# WHAT YOU ARE ASKED TO DO:
List, from the lines below, each one with "Jackie" in it.

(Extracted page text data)

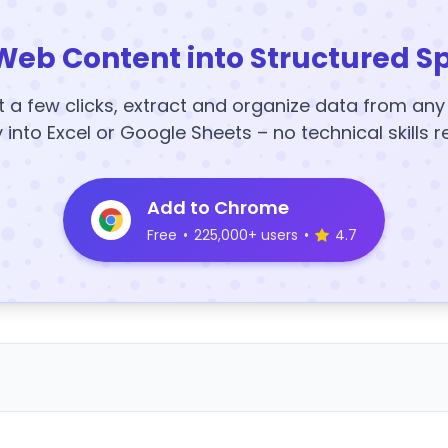
Web Content into Structured S
t a few clicks, extract and organize data from an
y into Excel or Google Sheets – no technical skills r
Add to Chrome
Free
•
225,000+ users
•
4.7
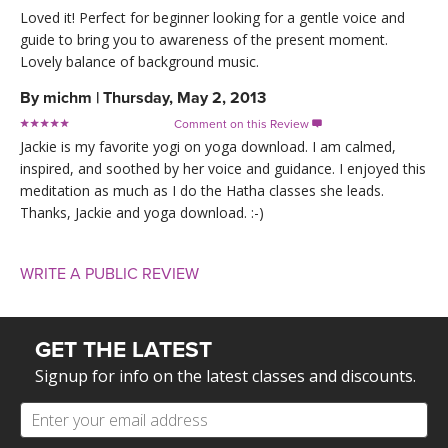
Loved it! Perfect for beginner looking for a gentle voice and
guide to bring you to awareness of the present moment.
Lovely balance of background music.
By
michm
|
Thursday, May 2, 2013
Comment on this Review

Jackie is my favorite yogi on yoga download. I am calmed,
inspired, and soothed by her voice and guidance. I enjoyed this
meditation as much as I do the Hatha classes she leads.
Thanks, Jackie and yoga download. :-)
WRITE A PUBLIC REVIEW
GET THE LATEST
Signup for info on the latest classes and discounts.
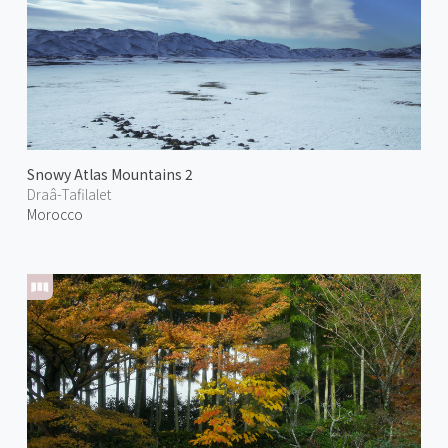
Snowy Atlas Mountains 2
Draâ-Tafilalet
Morocco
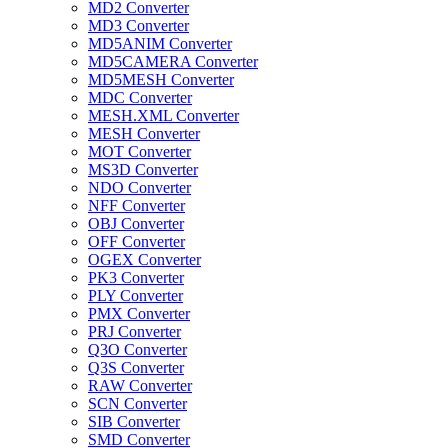
MD2 Converter
MD3 Converter
MD5ANIM Converter
MD5CAMERA Converter
MD5MESH Converter
MDC Converter
MESH.XML Converter
MESH Converter
MOT Converter
MS3D Converter
NDO Converter
NFF Converter
OBJ Converter
OFF Converter
OGEX Converter
PK3 Converter
PLY Converter
PMX Converter
PRJ Converter
Q3O Converter
Q3S Converter
RAW Converter
SCN Converter
SIB Converter
SMD Converter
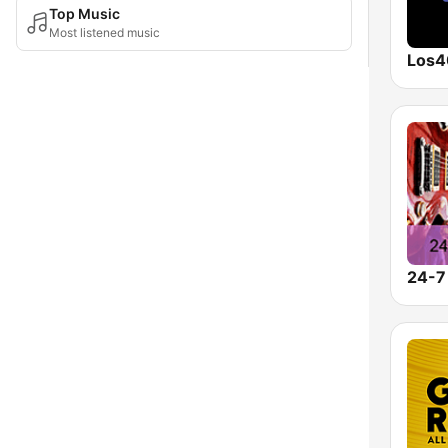
Top Music
Most listened music
Los4
24-7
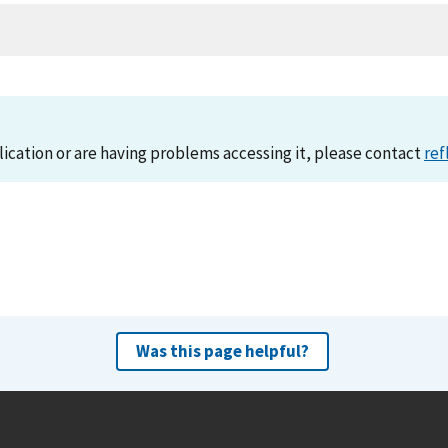
lication or are having problems accessing it, please contact
ref
Was this page helpful?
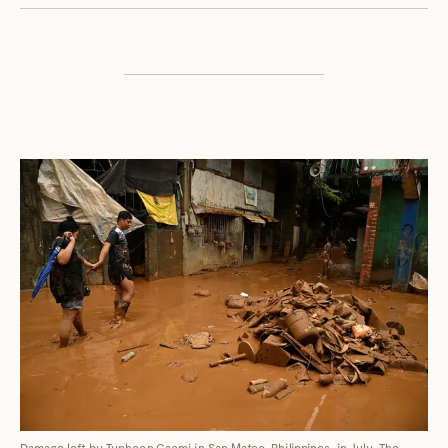
Damage left by Typhoon Gaemi in San Mateo, Philippines, in July. The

# SOLVED EXERCISE:
Jackie is my favorite yogi on yoga download. I am calmed,
Thanks, Jackie and yoga download. :-)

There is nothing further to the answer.